Locate the string "November" throughout the material and copy every line in which it occurs.

- _AVAILABLE DATA_

##########

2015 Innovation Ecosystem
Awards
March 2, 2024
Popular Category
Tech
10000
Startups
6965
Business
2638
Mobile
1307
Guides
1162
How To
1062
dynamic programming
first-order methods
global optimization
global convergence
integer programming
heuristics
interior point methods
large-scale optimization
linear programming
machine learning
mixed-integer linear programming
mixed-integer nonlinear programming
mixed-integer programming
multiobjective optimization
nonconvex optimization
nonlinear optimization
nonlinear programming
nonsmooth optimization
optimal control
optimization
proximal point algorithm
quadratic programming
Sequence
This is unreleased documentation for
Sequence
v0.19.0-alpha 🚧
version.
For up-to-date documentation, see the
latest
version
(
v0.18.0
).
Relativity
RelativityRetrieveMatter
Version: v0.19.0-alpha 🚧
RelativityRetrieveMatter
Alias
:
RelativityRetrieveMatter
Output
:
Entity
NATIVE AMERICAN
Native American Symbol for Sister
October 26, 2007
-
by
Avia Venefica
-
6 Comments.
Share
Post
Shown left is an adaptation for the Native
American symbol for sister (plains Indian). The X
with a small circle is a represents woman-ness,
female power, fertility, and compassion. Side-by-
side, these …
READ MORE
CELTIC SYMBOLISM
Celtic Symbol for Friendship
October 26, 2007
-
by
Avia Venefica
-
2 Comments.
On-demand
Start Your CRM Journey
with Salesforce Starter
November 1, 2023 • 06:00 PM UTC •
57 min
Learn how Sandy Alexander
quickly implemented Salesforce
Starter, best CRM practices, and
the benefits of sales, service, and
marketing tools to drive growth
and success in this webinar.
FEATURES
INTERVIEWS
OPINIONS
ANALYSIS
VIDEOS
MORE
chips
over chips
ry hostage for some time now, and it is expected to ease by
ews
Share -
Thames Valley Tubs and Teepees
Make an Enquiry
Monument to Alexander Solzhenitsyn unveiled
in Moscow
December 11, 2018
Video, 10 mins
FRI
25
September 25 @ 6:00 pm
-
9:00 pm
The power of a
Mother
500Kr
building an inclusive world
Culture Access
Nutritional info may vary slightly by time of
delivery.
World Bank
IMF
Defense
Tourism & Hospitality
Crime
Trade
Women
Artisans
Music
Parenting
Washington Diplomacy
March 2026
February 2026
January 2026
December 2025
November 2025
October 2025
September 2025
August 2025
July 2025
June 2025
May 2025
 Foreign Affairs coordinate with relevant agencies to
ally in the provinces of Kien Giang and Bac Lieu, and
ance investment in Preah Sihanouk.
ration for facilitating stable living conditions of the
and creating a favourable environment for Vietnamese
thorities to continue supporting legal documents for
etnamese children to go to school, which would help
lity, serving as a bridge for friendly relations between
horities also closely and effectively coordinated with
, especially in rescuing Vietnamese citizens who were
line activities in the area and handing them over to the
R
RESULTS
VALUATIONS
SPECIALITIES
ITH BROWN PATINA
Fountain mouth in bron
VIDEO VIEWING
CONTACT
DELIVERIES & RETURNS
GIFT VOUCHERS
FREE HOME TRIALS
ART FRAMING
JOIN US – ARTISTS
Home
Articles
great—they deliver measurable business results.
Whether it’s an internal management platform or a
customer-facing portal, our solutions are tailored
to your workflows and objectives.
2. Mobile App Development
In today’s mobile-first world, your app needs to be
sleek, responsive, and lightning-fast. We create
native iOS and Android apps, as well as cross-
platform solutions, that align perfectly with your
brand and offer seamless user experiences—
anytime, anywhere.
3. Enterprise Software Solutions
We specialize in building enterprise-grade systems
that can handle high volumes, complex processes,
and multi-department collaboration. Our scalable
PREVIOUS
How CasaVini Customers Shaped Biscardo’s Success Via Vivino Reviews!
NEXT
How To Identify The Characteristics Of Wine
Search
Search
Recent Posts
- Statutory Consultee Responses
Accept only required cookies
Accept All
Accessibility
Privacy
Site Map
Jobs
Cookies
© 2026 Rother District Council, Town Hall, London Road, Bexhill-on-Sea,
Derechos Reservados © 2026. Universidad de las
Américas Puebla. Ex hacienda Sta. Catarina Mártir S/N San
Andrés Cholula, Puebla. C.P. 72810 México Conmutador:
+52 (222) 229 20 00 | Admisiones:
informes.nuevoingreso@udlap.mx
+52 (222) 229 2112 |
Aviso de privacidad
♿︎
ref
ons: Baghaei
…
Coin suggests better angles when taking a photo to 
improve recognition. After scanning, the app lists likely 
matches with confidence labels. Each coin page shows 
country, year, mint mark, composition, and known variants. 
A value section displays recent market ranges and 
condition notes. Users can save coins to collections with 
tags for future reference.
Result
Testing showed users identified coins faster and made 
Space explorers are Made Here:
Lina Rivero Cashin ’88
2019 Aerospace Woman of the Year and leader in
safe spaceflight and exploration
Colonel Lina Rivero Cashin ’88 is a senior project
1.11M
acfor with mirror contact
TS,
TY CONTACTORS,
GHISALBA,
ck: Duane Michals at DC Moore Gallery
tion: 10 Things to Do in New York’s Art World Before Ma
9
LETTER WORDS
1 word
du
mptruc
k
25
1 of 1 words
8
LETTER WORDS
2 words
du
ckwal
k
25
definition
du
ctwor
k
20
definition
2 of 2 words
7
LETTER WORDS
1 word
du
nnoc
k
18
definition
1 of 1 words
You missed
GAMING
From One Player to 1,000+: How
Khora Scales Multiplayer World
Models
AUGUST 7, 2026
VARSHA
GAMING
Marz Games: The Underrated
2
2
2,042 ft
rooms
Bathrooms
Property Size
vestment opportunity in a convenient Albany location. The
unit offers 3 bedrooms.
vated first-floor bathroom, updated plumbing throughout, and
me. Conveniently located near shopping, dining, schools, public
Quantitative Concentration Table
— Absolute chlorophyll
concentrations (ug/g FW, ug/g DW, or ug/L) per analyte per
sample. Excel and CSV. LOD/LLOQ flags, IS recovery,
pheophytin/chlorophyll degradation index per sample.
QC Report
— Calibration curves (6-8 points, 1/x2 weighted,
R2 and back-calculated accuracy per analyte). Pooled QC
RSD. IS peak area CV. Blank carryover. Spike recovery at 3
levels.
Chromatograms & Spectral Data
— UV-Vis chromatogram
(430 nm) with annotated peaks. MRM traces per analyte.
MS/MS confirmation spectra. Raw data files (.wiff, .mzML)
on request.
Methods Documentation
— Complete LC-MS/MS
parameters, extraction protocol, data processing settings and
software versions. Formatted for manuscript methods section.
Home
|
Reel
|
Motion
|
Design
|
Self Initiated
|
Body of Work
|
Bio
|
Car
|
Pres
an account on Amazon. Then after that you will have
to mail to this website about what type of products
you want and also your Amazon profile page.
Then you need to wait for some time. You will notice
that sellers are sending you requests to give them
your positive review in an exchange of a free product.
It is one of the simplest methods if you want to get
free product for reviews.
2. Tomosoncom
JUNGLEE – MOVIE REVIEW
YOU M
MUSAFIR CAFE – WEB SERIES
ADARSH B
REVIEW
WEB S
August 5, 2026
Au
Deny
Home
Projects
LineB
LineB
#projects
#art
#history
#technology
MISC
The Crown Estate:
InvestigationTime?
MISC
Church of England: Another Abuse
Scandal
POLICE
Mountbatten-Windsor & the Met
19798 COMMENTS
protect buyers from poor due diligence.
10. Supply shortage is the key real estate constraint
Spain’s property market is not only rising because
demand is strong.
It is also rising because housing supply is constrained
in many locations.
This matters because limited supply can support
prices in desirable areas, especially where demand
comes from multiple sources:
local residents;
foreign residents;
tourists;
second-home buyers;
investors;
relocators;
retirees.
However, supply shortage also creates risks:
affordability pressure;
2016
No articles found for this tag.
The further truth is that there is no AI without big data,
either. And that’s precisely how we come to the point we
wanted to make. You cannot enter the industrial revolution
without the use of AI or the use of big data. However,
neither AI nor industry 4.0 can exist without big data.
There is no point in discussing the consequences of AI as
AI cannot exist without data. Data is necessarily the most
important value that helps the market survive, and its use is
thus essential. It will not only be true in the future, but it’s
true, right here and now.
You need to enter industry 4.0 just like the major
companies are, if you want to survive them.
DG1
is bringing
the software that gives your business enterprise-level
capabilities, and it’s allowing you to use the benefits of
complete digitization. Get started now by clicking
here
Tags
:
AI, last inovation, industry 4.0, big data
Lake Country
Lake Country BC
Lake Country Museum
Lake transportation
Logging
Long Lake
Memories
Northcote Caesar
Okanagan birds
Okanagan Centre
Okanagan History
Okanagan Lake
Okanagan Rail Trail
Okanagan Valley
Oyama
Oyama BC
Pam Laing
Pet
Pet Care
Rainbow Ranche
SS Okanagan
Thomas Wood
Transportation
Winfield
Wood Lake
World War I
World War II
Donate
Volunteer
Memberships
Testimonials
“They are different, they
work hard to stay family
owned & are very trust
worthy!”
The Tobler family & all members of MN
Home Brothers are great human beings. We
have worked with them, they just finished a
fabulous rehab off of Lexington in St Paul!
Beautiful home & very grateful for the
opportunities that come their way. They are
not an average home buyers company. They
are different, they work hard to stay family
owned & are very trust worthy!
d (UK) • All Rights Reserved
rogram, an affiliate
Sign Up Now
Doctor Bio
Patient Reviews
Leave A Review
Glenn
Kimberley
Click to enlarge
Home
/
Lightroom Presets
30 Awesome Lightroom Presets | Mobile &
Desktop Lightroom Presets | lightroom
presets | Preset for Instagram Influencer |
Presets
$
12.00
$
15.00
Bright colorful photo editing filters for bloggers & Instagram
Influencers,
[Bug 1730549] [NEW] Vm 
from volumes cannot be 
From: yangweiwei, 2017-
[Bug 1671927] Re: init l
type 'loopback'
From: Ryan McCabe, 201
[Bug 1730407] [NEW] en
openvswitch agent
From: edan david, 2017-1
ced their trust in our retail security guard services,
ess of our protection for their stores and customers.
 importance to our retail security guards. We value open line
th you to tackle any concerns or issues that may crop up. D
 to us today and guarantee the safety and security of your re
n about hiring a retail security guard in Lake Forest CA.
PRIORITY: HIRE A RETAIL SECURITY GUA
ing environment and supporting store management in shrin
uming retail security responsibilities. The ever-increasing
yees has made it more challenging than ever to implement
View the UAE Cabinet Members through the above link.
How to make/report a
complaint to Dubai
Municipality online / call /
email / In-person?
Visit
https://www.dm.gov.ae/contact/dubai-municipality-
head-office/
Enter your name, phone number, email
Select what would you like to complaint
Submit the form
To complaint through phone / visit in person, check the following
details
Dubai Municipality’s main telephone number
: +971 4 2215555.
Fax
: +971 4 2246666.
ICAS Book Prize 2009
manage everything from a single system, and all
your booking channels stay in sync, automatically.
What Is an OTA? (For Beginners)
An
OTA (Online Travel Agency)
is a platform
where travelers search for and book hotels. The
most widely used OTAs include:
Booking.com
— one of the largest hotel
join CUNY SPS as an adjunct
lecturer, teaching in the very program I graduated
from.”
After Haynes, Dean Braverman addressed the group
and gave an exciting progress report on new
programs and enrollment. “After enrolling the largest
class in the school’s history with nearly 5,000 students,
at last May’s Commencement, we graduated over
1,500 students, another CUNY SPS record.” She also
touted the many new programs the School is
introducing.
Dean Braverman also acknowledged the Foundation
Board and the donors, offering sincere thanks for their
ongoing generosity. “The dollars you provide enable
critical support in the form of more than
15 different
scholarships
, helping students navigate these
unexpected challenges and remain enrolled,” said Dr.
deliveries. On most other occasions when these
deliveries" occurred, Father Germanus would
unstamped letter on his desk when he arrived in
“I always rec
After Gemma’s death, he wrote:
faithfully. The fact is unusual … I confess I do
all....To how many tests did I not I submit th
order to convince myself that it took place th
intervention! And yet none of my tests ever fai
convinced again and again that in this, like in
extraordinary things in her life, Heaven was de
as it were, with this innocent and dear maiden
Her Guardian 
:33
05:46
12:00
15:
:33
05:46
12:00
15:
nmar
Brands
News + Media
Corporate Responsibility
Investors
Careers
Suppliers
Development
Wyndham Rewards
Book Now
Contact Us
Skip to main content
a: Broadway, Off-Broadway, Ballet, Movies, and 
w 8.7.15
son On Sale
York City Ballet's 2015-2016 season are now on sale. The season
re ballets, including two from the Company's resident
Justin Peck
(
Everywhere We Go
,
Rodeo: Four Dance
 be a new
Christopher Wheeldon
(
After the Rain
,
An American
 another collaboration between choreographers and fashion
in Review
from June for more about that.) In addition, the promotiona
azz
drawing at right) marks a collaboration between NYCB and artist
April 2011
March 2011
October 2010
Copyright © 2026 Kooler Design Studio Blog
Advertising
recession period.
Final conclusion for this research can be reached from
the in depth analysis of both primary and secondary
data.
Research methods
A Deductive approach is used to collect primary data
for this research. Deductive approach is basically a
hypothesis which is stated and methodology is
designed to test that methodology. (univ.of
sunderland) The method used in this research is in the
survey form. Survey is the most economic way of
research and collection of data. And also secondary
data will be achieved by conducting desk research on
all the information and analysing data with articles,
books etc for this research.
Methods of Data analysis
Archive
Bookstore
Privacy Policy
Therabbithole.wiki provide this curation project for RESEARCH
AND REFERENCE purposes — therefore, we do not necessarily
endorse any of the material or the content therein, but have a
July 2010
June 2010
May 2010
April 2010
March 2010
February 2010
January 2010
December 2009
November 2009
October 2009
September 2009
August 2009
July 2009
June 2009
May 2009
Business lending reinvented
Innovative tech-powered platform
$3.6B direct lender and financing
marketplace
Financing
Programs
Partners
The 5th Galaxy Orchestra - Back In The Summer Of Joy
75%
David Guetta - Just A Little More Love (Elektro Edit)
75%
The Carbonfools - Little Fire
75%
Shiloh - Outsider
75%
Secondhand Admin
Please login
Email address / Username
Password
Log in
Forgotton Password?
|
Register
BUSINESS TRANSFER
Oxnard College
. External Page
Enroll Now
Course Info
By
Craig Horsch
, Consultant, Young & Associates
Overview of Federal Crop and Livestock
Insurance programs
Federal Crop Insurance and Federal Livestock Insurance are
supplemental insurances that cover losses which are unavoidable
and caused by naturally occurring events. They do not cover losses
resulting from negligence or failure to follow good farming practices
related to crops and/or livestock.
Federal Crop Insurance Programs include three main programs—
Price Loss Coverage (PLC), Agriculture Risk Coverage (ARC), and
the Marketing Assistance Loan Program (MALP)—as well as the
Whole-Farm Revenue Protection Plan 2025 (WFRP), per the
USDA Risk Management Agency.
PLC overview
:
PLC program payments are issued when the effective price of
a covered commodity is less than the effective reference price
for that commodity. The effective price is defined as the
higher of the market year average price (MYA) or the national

##########

- _OUTPUT OF THE TASK_
November 1, 2023 • 06:00 PM UTC •
November 2025
November 2009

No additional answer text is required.